« Ma maison c’est le Ciel » (P.J. 897)

La fête de la Toussaint célébrée le 1er novembre est une journée particulière pour la Congrégations des Sœurs de Notre-Dame de la Miséricorde. Avec tous les saints au Ciel, nous nous réjouissons de pouvoir célébrer un autre anniversaire de la fondation de notre congrégation. Pendant la méditation, le Seigneur m’a fait connaître la joie du ciel et des saints qui se réjouissent de notre arrivée, écrivait Sœur Faustine. Ils aiment Dieu, comme unique objet de leur amour, mais ils nous aiment aussi tendrement et sincèrement ; mais cette joie venant de la face divine se déverse sur tous, car nous Le voyons face à face. Cette face est si douce que l’âme tombe en un nouveau ravissement. (P.J. 1592). Les grâces qu’elle avait reçues lui ont inspiré ces paroles, Je languis en regardant les saintes traces, De ceux qui ont passé par ce désert jusqu’à la patrie. Ils me laissent l’exemple de la vertu, Ainsi que leurs conseils, Et ils me disent : Patience, sœur, sous peu tomberont tes chaînes ! (P.J. 1304).

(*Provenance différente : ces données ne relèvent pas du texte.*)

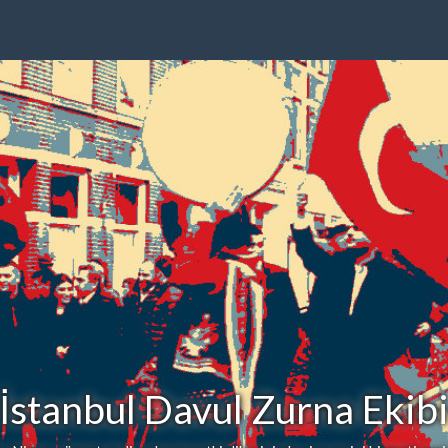
İstanbul Davul Zurna Ekib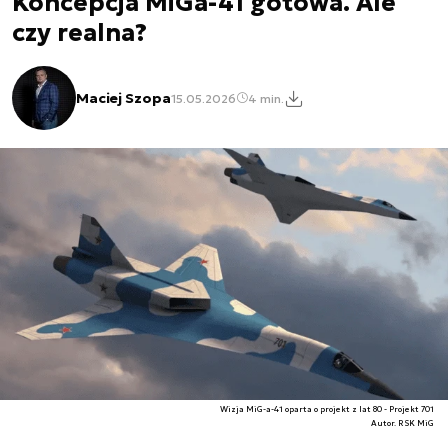
Koncepcja MiGa-41 gotowa. Ale
czy realna?
Maciej Szopa
15.05.2026
4 min.
Wizja MiG-a-41 oparta o projekt z lat 80 - Projekt 701
Autor. RSK MiG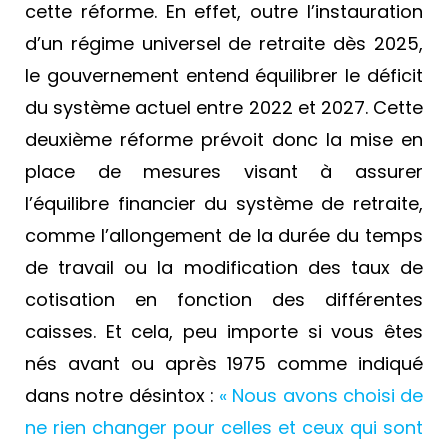
cette réforme. En effet, outre l’instauration
d’un régime universel de retraite dès 2025,
le gouvernement entend équilibrer le déficit
du système actuel entre 2022 et 2027. Cette
deuxième réforme prévoit donc la mise en
place de mesures visant à assurer
l’équilibre financier du système de retraite,
comme l’allongement de la durée du temps
de travail ou la modification des taux de
cotisation en fonction des différentes
caisses. Et cela, peu importe si vous êtes
nés avant ou après 1975 comme indiqué
dans notre désintox :
« Nous avons choisi de
ne rien changer pour celles et ceux qui sont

Dans l’esprit de la gratitude pour le 156ème anniversaire de la fondation de notre congrégation, nous invitons tous les adorateurs de la Miséricorde Divine à se joindre à nous pour adorer Dieu qui nous a préparé de grandes choses ! Nous Lui rendons grâce pour le don accordé à Sœur Faustine, pour de nombreuses sœurs qui entreprennent une tâche laborieuse d’éduquer les filles des Maisons de la Miséricorde, pour toutes les personnes qui vivent l’expérience des miracles de la miséricorde qui transforme leurs cœurs. Nous croyons qu’en remplissant notre mission, nous sommes sur le chemin qui mène à l’endroit préparé pour nous depuis des siècles et qu’un jour nous comprendrons l’émerveillement exprimé par Sœur Faustine dans son Petit Journal, Saint Paul, je te comprends maintenant, tu ne voulais pas décrire le ciel, tu as seulement dit l’œil n’a pas vu, l’oreille n’a pas entendu et le cœur de l’homme n’a jamais conçu ce que Dieu a préparé pour ceux qui L’aiment. – Oui, c’est ainsi, et comme elle est misérable ! Ce n’est qu’une goutte en comparaison de la perfection de la gloire céleste. Oh ! Que tu es bon, mon Dieu, d’accepter mon adoration, de tourner avec bienveillance Ta face vers moi, et de me faire connaître que notre prière T’es agréable ! (P.J. 1604).